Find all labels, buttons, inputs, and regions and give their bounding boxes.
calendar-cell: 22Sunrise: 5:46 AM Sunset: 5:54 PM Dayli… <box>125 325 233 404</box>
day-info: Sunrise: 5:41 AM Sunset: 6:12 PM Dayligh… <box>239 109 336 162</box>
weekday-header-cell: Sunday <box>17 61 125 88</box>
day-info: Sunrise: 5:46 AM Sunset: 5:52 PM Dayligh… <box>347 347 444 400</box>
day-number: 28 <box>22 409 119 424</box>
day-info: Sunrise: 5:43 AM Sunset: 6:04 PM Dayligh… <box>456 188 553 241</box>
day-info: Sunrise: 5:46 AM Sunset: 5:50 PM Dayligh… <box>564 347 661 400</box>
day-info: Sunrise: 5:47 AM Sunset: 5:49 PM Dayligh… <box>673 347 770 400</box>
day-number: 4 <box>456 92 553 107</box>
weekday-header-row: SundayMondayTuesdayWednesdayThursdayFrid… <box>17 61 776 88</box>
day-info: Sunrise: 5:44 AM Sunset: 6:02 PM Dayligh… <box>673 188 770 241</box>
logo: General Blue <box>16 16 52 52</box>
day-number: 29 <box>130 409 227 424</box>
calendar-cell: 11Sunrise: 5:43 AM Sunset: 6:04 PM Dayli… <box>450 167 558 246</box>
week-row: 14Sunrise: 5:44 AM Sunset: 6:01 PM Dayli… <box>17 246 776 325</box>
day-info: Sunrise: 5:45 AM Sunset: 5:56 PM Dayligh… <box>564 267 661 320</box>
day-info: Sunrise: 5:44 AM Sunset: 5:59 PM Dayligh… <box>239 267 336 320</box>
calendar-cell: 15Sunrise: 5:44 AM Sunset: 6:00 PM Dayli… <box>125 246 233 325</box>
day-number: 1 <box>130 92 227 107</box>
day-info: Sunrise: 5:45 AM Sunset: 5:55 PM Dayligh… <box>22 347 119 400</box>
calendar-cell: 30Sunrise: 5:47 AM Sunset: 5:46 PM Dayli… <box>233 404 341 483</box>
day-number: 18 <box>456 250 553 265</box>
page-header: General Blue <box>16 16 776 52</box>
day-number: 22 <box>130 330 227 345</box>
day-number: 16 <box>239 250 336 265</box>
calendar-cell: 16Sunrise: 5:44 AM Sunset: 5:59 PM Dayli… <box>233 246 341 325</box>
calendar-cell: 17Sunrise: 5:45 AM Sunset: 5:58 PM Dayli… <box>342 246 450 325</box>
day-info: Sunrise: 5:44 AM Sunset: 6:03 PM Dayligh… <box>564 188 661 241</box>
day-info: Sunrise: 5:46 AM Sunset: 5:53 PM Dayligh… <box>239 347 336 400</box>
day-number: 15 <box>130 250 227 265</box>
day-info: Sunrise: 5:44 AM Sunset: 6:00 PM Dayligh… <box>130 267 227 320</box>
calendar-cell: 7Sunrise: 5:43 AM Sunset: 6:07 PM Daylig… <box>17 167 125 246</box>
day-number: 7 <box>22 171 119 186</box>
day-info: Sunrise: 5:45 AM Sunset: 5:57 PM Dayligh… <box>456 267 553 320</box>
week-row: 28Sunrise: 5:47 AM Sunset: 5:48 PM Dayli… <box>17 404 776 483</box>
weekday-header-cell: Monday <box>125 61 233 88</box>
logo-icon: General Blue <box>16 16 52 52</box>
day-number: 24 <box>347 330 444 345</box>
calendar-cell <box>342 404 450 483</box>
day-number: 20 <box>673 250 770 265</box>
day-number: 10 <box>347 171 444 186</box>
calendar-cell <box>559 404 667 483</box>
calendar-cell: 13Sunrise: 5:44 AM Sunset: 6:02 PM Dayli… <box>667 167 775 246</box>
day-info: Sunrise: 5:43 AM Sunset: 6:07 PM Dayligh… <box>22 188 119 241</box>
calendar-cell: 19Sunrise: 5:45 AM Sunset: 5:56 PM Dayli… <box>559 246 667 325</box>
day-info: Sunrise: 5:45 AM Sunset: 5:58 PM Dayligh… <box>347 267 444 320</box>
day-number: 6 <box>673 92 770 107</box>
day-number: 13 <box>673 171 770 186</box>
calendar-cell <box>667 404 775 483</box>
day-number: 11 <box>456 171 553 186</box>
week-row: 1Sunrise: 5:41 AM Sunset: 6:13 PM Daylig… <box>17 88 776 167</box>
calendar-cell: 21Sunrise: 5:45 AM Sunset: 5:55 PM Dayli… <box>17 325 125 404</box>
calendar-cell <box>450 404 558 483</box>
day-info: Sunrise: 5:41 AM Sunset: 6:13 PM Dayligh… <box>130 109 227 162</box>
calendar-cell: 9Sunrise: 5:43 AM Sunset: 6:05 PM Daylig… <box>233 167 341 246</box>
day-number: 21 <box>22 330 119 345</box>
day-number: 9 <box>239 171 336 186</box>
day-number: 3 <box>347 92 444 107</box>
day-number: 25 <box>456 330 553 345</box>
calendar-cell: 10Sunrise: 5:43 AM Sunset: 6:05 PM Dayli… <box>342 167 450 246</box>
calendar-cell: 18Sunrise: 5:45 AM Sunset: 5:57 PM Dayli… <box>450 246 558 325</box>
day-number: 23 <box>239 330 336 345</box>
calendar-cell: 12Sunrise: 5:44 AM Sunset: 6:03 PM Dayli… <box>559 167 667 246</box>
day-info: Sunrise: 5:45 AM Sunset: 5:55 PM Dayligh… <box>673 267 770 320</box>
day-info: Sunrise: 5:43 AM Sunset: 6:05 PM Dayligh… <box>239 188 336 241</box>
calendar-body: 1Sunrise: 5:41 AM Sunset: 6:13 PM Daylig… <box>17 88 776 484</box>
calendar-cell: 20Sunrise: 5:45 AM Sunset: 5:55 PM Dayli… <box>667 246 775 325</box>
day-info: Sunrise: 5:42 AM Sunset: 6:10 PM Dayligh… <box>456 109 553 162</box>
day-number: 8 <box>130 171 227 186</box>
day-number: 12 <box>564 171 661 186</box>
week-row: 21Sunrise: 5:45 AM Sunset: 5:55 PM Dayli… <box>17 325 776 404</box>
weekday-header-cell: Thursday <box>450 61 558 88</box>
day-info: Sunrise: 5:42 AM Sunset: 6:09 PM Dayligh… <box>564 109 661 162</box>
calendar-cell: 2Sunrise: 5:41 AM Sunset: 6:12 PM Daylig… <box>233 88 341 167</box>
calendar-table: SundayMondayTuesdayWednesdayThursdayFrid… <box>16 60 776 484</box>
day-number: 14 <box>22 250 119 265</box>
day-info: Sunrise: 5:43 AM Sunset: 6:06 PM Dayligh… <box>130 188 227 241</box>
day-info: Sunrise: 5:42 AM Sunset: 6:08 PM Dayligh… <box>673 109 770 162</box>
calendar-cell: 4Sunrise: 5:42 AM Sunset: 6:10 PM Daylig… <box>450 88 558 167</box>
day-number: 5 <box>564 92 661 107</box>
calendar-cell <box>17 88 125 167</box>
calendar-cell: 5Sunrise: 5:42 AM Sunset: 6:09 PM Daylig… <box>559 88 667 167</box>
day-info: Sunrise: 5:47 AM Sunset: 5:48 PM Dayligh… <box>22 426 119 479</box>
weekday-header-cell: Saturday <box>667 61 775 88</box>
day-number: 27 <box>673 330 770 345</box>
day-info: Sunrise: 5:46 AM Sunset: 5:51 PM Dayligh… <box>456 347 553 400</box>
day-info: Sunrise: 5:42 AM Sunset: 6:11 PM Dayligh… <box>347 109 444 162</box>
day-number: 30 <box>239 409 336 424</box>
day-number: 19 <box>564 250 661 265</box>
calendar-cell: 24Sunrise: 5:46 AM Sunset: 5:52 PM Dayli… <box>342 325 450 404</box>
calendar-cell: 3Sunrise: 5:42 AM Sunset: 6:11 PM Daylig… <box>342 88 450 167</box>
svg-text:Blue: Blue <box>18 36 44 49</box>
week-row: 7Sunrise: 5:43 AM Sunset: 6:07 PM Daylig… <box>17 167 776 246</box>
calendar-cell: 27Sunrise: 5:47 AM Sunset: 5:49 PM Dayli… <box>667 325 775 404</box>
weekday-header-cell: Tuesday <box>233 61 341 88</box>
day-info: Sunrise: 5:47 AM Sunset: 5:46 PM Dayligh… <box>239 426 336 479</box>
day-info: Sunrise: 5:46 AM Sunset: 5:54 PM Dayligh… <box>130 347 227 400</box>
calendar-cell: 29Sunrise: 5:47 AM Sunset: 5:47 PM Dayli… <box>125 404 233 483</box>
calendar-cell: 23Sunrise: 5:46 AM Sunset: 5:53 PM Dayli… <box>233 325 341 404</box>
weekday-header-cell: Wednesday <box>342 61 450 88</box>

========================================

# Task
Scan the data above and copy every line with "weekday" in it.

# Exercise answer
weekday-header-cell: Sunday <box>17 61 125 88</box>
weekday-header-row: SundayMondayTuesdayWednesdayThursdayFrid… <box>17 61 776 88</box>
weekday-header-cell: Monday <box>125 61 233 88</box>
weekday-header-cell: Thursday <box>450 61 558 88</box>
weekday-header-cell: Saturday <box>667 61 775 88</box>
weekday-header-cell: Tuesday <box>233 61 341 88</box>
weekday-header-cell: Wednesday <box>342 61 450 88</box>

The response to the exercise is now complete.